**Saved entries**
::::::

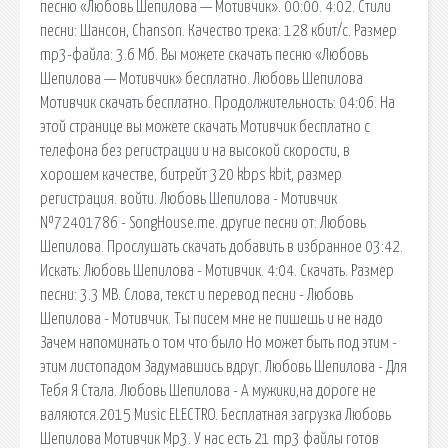
песню «Любовь Шепилова — Мотивчик». 00:00. 4:02. Стили
песни: Шансон, Chanson. Качество трека: 128 кбит/с. Размер
mp3-файла: 3.6 Мб. Вы можете скачать песню «Любовь
Шепилова — Мотивчик» бесплатно. Любовь Шепилова
Мотивчик скачать бесплатно. Продолжительность: 04:06. На
этой странице вы можете скачать Мотивчик бесплатно с
телефона без регистрации и на высокой скорости, в
хорошем качестве, битрейт 320 kbps kbit, размер
регистрация. войти. Любовь Шепилова - Мотивчик
№72401786 - SongHouse.me. другие песни от: Любовь
Шепилова. Прослушать скачать добавить в избранное 03:42.
Искать: Любовь Шепилова - Мотивчик. 4:04. Скачать. Размер
песни: 3.3 MB. Слова, текст и перевод песни - Любовь
Шепилова - Мотивчик. Ты писем мне не пишешь и не надо
Зачем напоминать о том что было Но может быть под этим -
этим листопадом Задумавшись вдруг. Любовь Шепилова - Для
Тебя Я Стала. Любовь Шепилова - А мужики,на дороге не
валяются.2015 Music ELECTRO. Бесплатная загрузка Любовь
Шепилова Мотивчик Mp3. У нас есть 21 mp3 файлы готов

::::::

**Work task**
Identify the lines in the entries above that contain "бесплатно", then copy them out.

**Task output**
Шепилова — Мотивчик» бесплатно. Любовь Шепилова
Мотивчик скачать бесплатно. Продолжительность: 04:06. На
этой странице вы можете скачать Мотивчик бесплатно с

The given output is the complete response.